REQUIREMENT: The output should be every line below, retyped exactly, with no images.

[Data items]

>>>>>

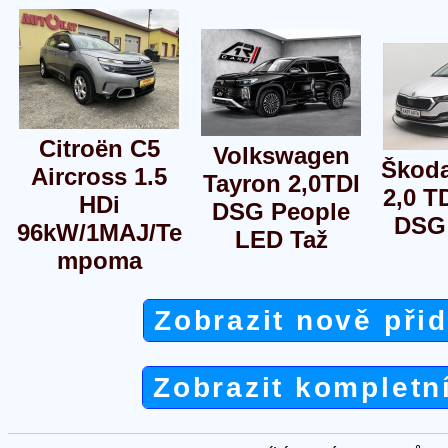
Citroën C5
Volkswagen
Škoda
Aircross 1.5
Tayron 2,0TDI
2,0 T
HDi
DSG People
DSG 
96kW/1MAJ/Te
LED Taž
mpoma
Zobrazit nově při
Zobrazit kompletn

<<<<<

ANSWER AREA:
Citroën C5
Volkswagen
Škoda
Aircross 1.5
Tayron 2,0TDI
2,0 T
HDi
DSG People
DSG 
96kW/1MAJ/Te
LED Taž
mpoma
Zobrazit nově při
Zobrazit kompletn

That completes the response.